I have not studied science for over 25 years(!) so I joined the intensives for the science subjects only. I thought the lecturers were excellent, the course notes very good and the advice on how to prioritise really helpful. I could never have organised my studying without it. It probably was a bit too close to the exam but I had done some basic studying a few weeks before and then did two weeks revision full-on after the courses.
It was expensive and unfortunately not affordable for everyone but I thought it was a good investment if it got me an interview, which it did. I only have 'o' level physics and some crummy 'A' level results but I managed 70 on the GAMSAT last year (67/79/66). I can't quite believe I even passed the science paper - I was the person who actually laughed out loud a couple of times in the London exam at the absurdity of it all if anyone was there!

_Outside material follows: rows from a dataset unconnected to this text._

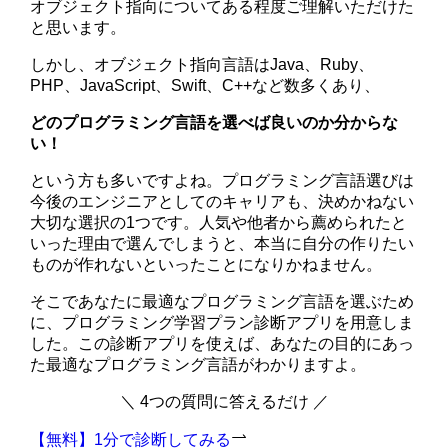
オブジェクト指向についてある程度ご理解いただけた
と思います。
しかし、オブジェクト指向言語はJava、Ruby、
PHP、JavaScript、Swift、C++など数多くあり、
どのプログラミング言語を選べば良いのか分からな
い！
という方も多いですよね。プログラミング言語選びは
今後のエンジニアとしてのキャリアも、決めかねない
大切な選択の1つです。人気や他者から薦められたと
いった理由で選んでしまうと、本当に自分の作りたい
ものが作れないといったことになりかねません。
そこであなたに最適なプログラミング言語を選ぶため
に、
プログラミング学習プラン診断アプリ
を用意しま
した。この診断アプリを使えば、あなたの目的にあっ
た最適なプログラミング言語がわかりますよ。
＼ 4つの質問に答えるだけ ／
【無料】1分で診断してみる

I also found the Griffiths e-book really helpful overall. I didn't follow all the advice in the end but tried a lot of the suggestions on the practice papers and discarded those that didn't work for me. It helped me really focus on the timing and because of its advice I completed every question (even if the last few were complete guesses).
Maybe if you are already confident in the basic sciences then the Gradmed-type courses aren't necessary, and I can't comment on the courses for verbal reasoning and essay writing or whatever they were called (its all a bit of a blur), but I found the science ones worthwhile given my background.
Good luck to all of you taking the exam this year.